Systemic autoimmune myopathies (SAMs) are a heterogeneous group of rare systemic autoimmune diseases that primarily affect skeletal muscles. Patients with SAMs show progressive skeletal muscle weakness and consequent functional disabilities, low health quality, and sedentary lifestyles. In this context, exercise training emerges as a non-pharmacological therapy to improve muscle strength and function as well as the clinical aspects of these diseases. Because many have feared that physical exercise exacerbates inflammation and consequently worsens the clinical manifestations of SAMs, it is necessary to evaluate the possible benefits and safety of exercise training among these patients. The present study systematically reviews the evidence associated with physical training among patients with SAMs.


Systemic autoimmune myopathies (SAMs) are a heterogeneous group of rare autoimmune systemic diseases that primarily affect skeletal muscles [1, 2]. Depending on demographic, clinical, laboratory, histopathological, and evolutionary data, SAMs can be subdivided into dermatomyositis (DM), polymyositis (PM), inclusion body myositis (IBM), and others [3].

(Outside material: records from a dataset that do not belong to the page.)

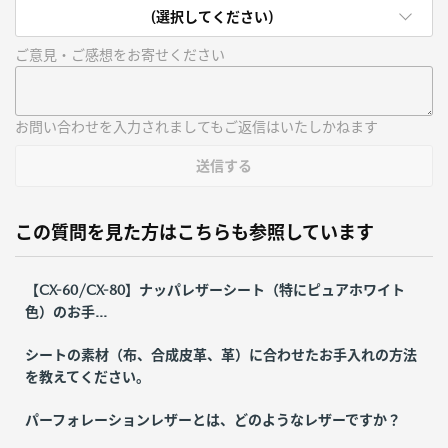
(選択してください)
ご意見・ご感想をお寄せください
お問い合わせを入力されましてもご返信はいたしかねます
送信する
この質問を見た方はこちらも参照しています
【CX-60/CX-80】ナッパレザーシート（特にピュアホワイト
色）のお手...
シートの素材（布、合成皮革、革）に合わせたお手入れの方法
を教えてください。
パーフォレーションレザーとは、どのようなレザーですか？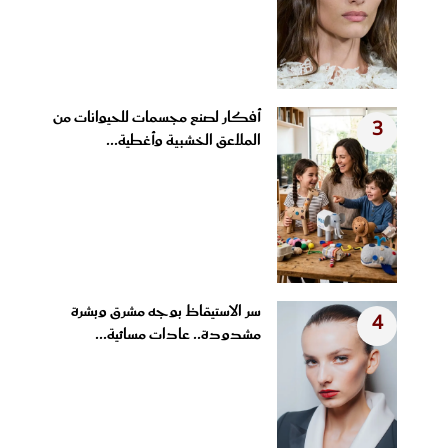
أفكار لصنع مجسمات للحيوانات من
3
الملاعق الخشبية وأغطية...
سر الاستيقاظ بوجه مشرق وبشرة
4
مشدودة.. عادات مسائية...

Patients with SAMs share a common clinical presentation characterized by skeletal muscle weakness, which ultimately leads to functional disability and increased morbidity and mortality [4].

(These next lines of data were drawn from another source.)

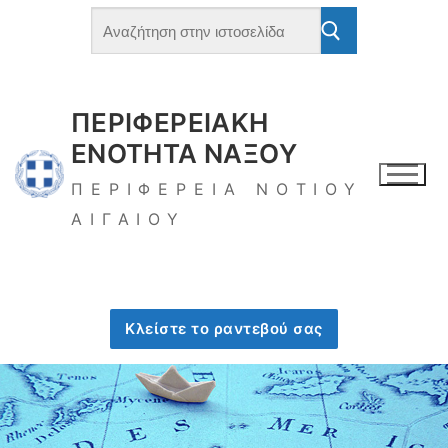
Μετάβαση
Αναζήτηση
για:
στο
περιεχόμενο
ΠΕΡΙΦΕΡΕΙΑΚΗ
ΕΝΟΤΗΤΑ ΝΑΞΟΥ
ΠΕΡΙΦΕΡΕΙΑ ΝΟΤΙΟΥ
ΑΙΓΑΙΟΥ
Κλείστε το ραντεβού σας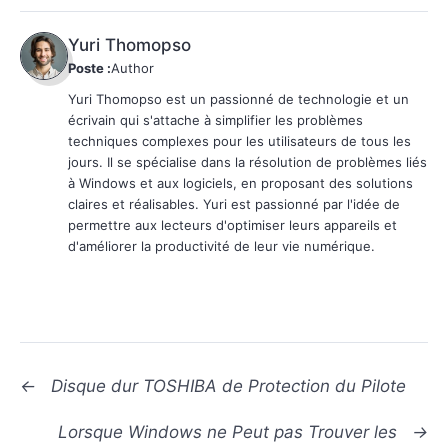
Yuri Thomopso
Poste :
Author
Yuri Thomopso est un passionné de technologie et un
écrivain qui s'attache à simplifier les problèmes
techniques complexes pour les utilisateurs de tous les
jours. Il se spécialise dans la résolution de problèmes liés
à Windows et aux logiciels, en proposant des solutions
claires et réalisables. Yuri est passionné par l'idée de
permettre aux lecteurs d'optimiser leurs appareils et
d'améliorer la productivité de leur vie numérique.
←
Disque dur TOSHIBA de Protection du Pilote
Lorsque Windows ne Peut pas Trouver les
→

Until the 1960s, absolute rest was recommended for patients with autoimmune rheumatic diseases to help treat the disease [5]. However, this recommendation has changed because sedentary behavior is now known to be associated with increases in triglyceride levels, blood pressure, insulin resistance, and cardiovascular risk [6, 7]. In this context, exercise training emerged as a non-pharmacological therapy for patients with SAMs, thereby contributing to the restoration of the muscle strength and functional capacity of these individuals and improving their clinical condition. Because exercise training among these patients was prohibited for many years, it is necessary to understand the mechanisms through which physical exercise acts to improve these parameters, as well as the safety of recommending exercise training to treat these diseases. Thus, the purpose of this review was to describe the safety of exercise training among patients, particularly those with SAMs.


For the present study, a bibliographic search was performed using the electronic databases Medline and PubMed.

The descriptors were selected in January 2017 and were defined based on the following keywords (in English): dermatomyositis, inclusion body myositis, polymyositis, idiopathic inflammatory myopathies, aerobic capacity, muscle strength, functional capacity, physical activity, exercise training, resistance training, vascular occlusion training, and resistance training with vascular occlusion. These keywords were combined using the Boolean operators “AND” and “OR” and adapted to each database as needed. In addition, the reference lists of all retrieved articles were manually reviewed.

The following inclusion criteria were adopted: no time limit; published in English; original articles, case reports, case series, controlled clinical trials, or longitudinal experimental studies (with experimental and control groups); exercise/physical training interventions were conducted for individuals with SAMs; details of the intervention, such as duration, frequency, types of exercise and intensity, were listed; and muscle strength and/or functionality were evaluated and presented as primary or secondary outcomes through physical performance tests.

Abstracts of congresses, monographs, theses and dissertations, articles about other myopathies (e.g., muscular dystrophy, metabolic myopathy, and neuromuscular disease), and letters to the editor that were purely commentary were excluded from this review.

The search identified 26 articles. The concepts used in this study are explained in Table 1.

Table 1 Concepts used in physical training

Literature review

The first studies that evaluated the effect of physical exercise on patients with SAMs were performed in the 1990s by Hicks et al. [8] (Table 2) and Escalante et al. [9] (Table 3). Hicks et al. [8] demonstrated that a 4-week quadriceps and biceps isometric strengthening program for patients with PM effectively increased isometric strength without increasing muscle enzyme serum levels. Escalante et al. [9] were the first to suggest that patients with active SAMs can participate in rehabilitation programs involving strength training. Furthermore, these programs were associated with a clinical improvement in strength without increasing muscle enzyme serum levels.

Table 2 Physical exercise in patients with chronic stable dermatomyositis, polymyositis, or both
Table 3 Physical exercise among patients with dermatomyositis, newly diagnosed polymyositis, clinically active disease, or some combination therein

Wiesinger et al. [10] was the first to conduct a prospective, controlled, and randomized study evaluating the effects of physical training on patients with SAMs. In that study, 14 patients with DM/PM (seven undergoing physical training and seven controls) were prospectively evaluated over a 6-week period. Patients undergoing physical training demonstrated significant improvements in aerobic capacity, isometric muscle strength, activities of daily living, and quality of life compared with the control group. In addition, patients undergoing physical training showed an elevation in the inflammatory markers of the disease, suggesting that physical training is safe for these patients. Several additional studies have built on those preliminary studies to better understand the effects of physical training among patients with SAMs.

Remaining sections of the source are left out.